Work instructions »
Word for word, copy all the data and drop the pictures.

#### Input material

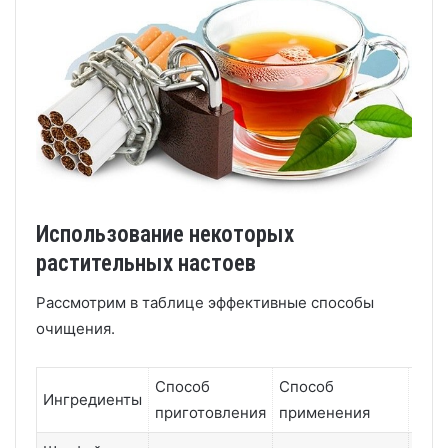
Использование некоторых
растительных настоев
Рассмотрим в таблице эффективные способы
очищения.
Способ
Способ
Дли
Ингредиенты
приготовления
применения
курс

########

Your solution »
Использование некоторых
растительных настоев
Рассмотрим в таблице эффективные способы
очищения.
Способ
Способ
Дли
Ингредиенты
приготовления
применения
курс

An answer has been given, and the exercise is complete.